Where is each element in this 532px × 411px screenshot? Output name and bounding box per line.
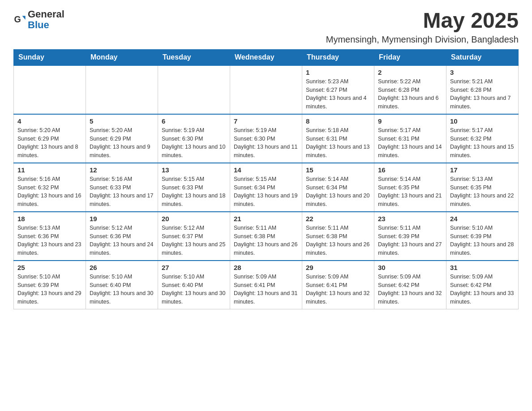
day-info: Sunrise: 5:17 AM Sunset: 6:31 PM Dayligh… [378, 126, 442, 160]
day-info: Sunrise: 5:14 AM Sunset: 6:35 PM Dayligh… [378, 175, 442, 209]
day-info: Sunrise: 5:22 AM Sunset: 6:28 PM Dayligh… [378, 77, 442, 111]
day-number: 16 [378, 166, 442, 174]
page-header: G General Blue May 2025 Mymensingh, Myme… [13, 9, 519, 45]
svg-text:G: G [14, 14, 21, 24]
day-number: 4 [17, 117, 82, 125]
day-info: Sunrise: 5:10 AM Sunset: 6:39 PM Dayligh… [17, 273, 82, 306]
logo: G General Blue [13, 9, 64, 30]
day-number: 29 [306, 264, 370, 271]
day-number: 31 [450, 264, 515, 271]
day-number: 26 [90, 264, 154, 271]
calendar-cell: 18Sunrise: 5:13 AM Sunset: 6:36 PM Dayli… [14, 212, 86, 261]
month-title: May 2025 [326, 9, 519, 33]
day-number: 1 [306, 68, 370, 76]
day-info: Sunrise: 5:15 AM Sunset: 6:34 PM Dayligh… [234, 175, 298, 209]
day-info: Sunrise: 5:11 AM Sunset: 6:38 PM Dayligh… [234, 224, 298, 257]
calendar-week-row: 11Sunrise: 5:16 AM Sunset: 6:32 PM Dayli… [14, 163, 519, 212]
calendar-cell: 25Sunrise: 5:10 AM Sunset: 6:39 PM Dayli… [14, 261, 86, 309]
day-number: 24 [450, 215, 515, 223]
day-info: Sunrise: 5:11 AM Sunset: 6:39 PM Dayligh… [378, 224, 442, 257]
day-number: 14 [234, 166, 298, 174]
calendar-cell: 1Sunrise: 5:23 AM Sunset: 6:27 PM Daylig… [302, 65, 374, 114]
location-subtitle: Mymensingh, Mymensingh Division, Banglad… [326, 34, 519, 45]
calendar-week-row: 4Sunrise: 5:20 AM Sunset: 6:29 PM Daylig… [14, 114, 519, 163]
day-info: Sunrise: 5:23 AM Sunset: 6:27 PM Dayligh… [306, 77, 370, 111]
calendar-cell: 11Sunrise: 5:16 AM Sunset: 6:32 PM Dayli… [14, 163, 86, 212]
calendar-cell [14, 65, 86, 114]
calendar-cell: 20Sunrise: 5:12 AM Sunset: 6:37 PM Dayli… [158, 212, 230, 261]
day-info: Sunrise: 5:09 AM Sunset: 6:41 PM Dayligh… [306, 273, 370, 306]
calendar-header-row: SundayMondayTuesdayWednesdayThursdayFrid… [14, 49, 519, 65]
day-info: Sunrise: 5:19 AM Sunset: 6:30 PM Dayligh… [162, 126, 226, 160]
col-header-monday: Monday [86, 49, 158, 65]
day-number: 21 [234, 215, 298, 223]
col-header-tuesday: Tuesday [158, 49, 230, 65]
calendar-cell: 5Sunrise: 5:20 AM Sunset: 6:29 PM Daylig… [86, 114, 158, 163]
day-info: Sunrise: 5:09 AM Sunset: 6:41 PM Dayligh… [234, 273, 298, 306]
calendar-cell: 15Sunrise: 5:14 AM Sunset: 6:34 PM Dayli… [302, 163, 374, 212]
day-number: 6 [162, 117, 226, 125]
day-info: Sunrise: 5:16 AM Sunset: 6:33 PM Dayligh… [90, 175, 154, 209]
day-number: 9 [378, 117, 442, 125]
day-number: 30 [378, 264, 442, 271]
col-header-saturday: Saturday [446, 49, 519, 65]
logo-icon: G [13, 13, 26, 26]
day-info: Sunrise: 5:09 AM Sunset: 6:42 PM Dayligh… [450, 273, 515, 306]
calendar-cell: 23Sunrise: 5:11 AM Sunset: 6:39 PM Dayli… [374, 212, 446, 261]
day-info: Sunrise: 5:13 AM Sunset: 6:35 PM Dayligh… [450, 175, 515, 209]
day-number: 28 [234, 264, 298, 271]
day-number: 17 [450, 166, 515, 174]
day-number: 2 [378, 68, 442, 76]
day-number: 19 [90, 215, 154, 223]
calendar-cell: 16Sunrise: 5:14 AM Sunset: 6:35 PM Dayli… [374, 163, 446, 212]
title-area: May 2025 Mymensingh, Mymensingh Division… [326, 9, 519, 45]
day-number: 25 [17, 264, 82, 271]
calendar-cell: 13Sunrise: 5:15 AM Sunset: 6:33 PM Dayli… [158, 163, 230, 212]
day-number: 27 [162, 264, 226, 271]
col-header-wednesday: Wednesday [230, 49, 302, 65]
day-number: 8 [306, 117, 370, 125]
day-number: 5 [90, 117, 154, 125]
day-info: Sunrise: 5:10 AM Sunset: 6:40 PM Dayligh… [90, 273, 154, 306]
day-info: Sunrise: 5:16 AM Sunset: 6:32 PM Dayligh… [17, 175, 82, 209]
col-header-sunday: Sunday [14, 49, 86, 65]
calendar-cell: 8Sunrise: 5:18 AM Sunset: 6:31 PM Daylig… [302, 114, 374, 163]
day-info: Sunrise: 5:11 AM Sunset: 6:38 PM Dayligh… [306, 224, 370, 257]
day-info: Sunrise: 5:21 AM Sunset: 6:28 PM Dayligh… [450, 77, 515, 111]
calendar-cell: 24Sunrise: 5:10 AM Sunset: 6:39 PM Dayli… [446, 212, 519, 261]
col-header-thursday: Thursday [302, 49, 374, 65]
calendar-cell: 2Sunrise: 5:22 AM Sunset: 6:28 PM Daylig… [374, 65, 446, 114]
calendar-cell: 12Sunrise: 5:16 AM Sunset: 6:33 PM Dayli… [86, 163, 158, 212]
calendar-cell: 26Sunrise: 5:10 AM Sunset: 6:40 PM Dayli… [86, 261, 158, 309]
day-number: 23 [378, 215, 442, 223]
calendar-cell: 29Sunrise: 5:09 AM Sunset: 6:41 PM Dayli… [302, 261, 374, 309]
svg-marker-1 [22, 16, 26, 20]
calendar-cell: 14Sunrise: 5:15 AM Sunset: 6:34 PM Dayli… [230, 163, 302, 212]
calendar-cell: 22Sunrise: 5:11 AM Sunset: 6:38 PM Dayli… [302, 212, 374, 261]
day-info: Sunrise: 5:10 AM Sunset: 6:40 PM Dayligh… [162, 273, 226, 306]
calendar-cell: 19Sunrise: 5:12 AM Sunset: 6:36 PM Dayli… [86, 212, 158, 261]
day-info: Sunrise: 5:17 AM Sunset: 6:32 PM Dayligh… [450, 126, 515, 160]
logo-general: General [28, 9, 64, 20]
day-info: Sunrise: 5:12 AM Sunset: 6:37 PM Dayligh… [162, 224, 226, 257]
calendar-cell: 10Sunrise: 5:17 AM Sunset: 6:32 PM Dayli… [446, 114, 519, 163]
day-number: 15 [306, 166, 370, 174]
calendar-cell: 31Sunrise: 5:09 AM Sunset: 6:42 PM Dayli… [446, 261, 519, 309]
calendar-cell: 17Sunrise: 5:13 AM Sunset: 6:35 PM Dayli… [446, 163, 519, 212]
day-info: Sunrise: 5:12 AM Sunset: 6:36 PM Dayligh… [90, 224, 154, 257]
day-number: 12 [90, 166, 154, 174]
day-info: Sunrise: 5:20 AM Sunset: 6:29 PM Dayligh… [17, 126, 82, 160]
day-info: Sunrise: 5:15 AM Sunset: 6:33 PM Dayligh… [162, 175, 226, 209]
day-number: 22 [306, 215, 370, 223]
day-info: Sunrise: 5:18 AM Sunset: 6:31 PM Dayligh… [306, 126, 370, 160]
calendar-cell: 3Sunrise: 5:21 AM Sunset: 6:28 PM Daylig… [446, 65, 519, 114]
calendar-cell: 27Sunrise: 5:10 AM Sunset: 6:40 PM Dayli… [158, 261, 230, 309]
day-number: 7 [234, 117, 298, 125]
day-info: Sunrise: 5:19 AM Sunset: 6:30 PM Dayligh… [234, 126, 298, 160]
calendar-cell: 21Sunrise: 5:11 AM Sunset: 6:38 PM Dayli… [230, 212, 302, 261]
calendar-cell: 30Sunrise: 5:09 AM Sunset: 6:42 PM Dayli… [374, 261, 446, 309]
calendar-week-row: 25Sunrise: 5:10 AM Sunset: 6:39 PM Dayli… [14, 261, 519, 309]
calendar-cell: 9Sunrise: 5:17 AM Sunset: 6:31 PM Daylig… [374, 114, 446, 163]
calendar-cell: 28Sunrise: 5:09 AM Sunset: 6:41 PM Dayli… [230, 261, 302, 309]
day-info: Sunrise: 5:13 AM Sunset: 6:36 PM Dayligh… [17, 224, 82, 257]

####################

▶ _EXERCISE PROMPT_
Look for the word "header" in every line of the listing and copy the lines that have it.

▶ _TASK RESPONSE_
page-header: G General Blue May 2025 Mymensingh, Myme… [13, 9, 519, 45]
calendar-header-row: SundayMondayTuesdayWednesdayThursdayFrid… [14, 49, 519, 65]
col-header-monday: Monday [86, 49, 158, 65]
col-header-tuesday: Tuesday [158, 49, 230, 65]
col-header-saturday: Saturday [446, 49, 519, 65]
col-header-wednesday: Wednesday [230, 49, 302, 65]
col-header-sunday: Sunday [14, 49, 86, 65]
col-header-thursday: Thursday [302, 49, 374, 65]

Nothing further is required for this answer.